YOUR GOAL
The pictures get left out, but everything else in the listing below must be duplicated exactly.

· · · · · · ·

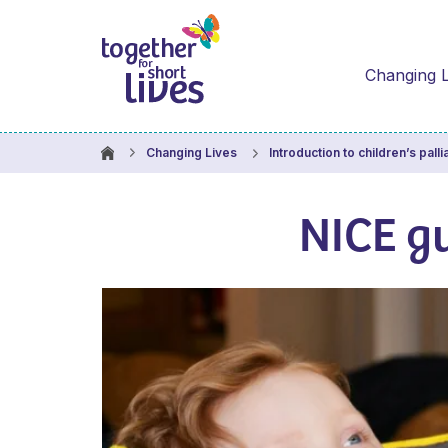
Changing L
Changing Lives
Introduction to children’s palli
NICE gu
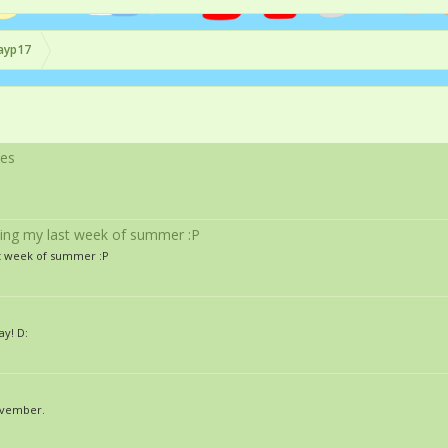
ayp17
les
being my last week of summer :P
st week of summer :P
y! D:
ovember.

· · · · · · ·

SOLUTION
Changing L
Changing Lives
Introduction to children’s palli
NICE gu
ayp17
les
being my last week of summer :P
st week of summer :P
y! D:
ovember.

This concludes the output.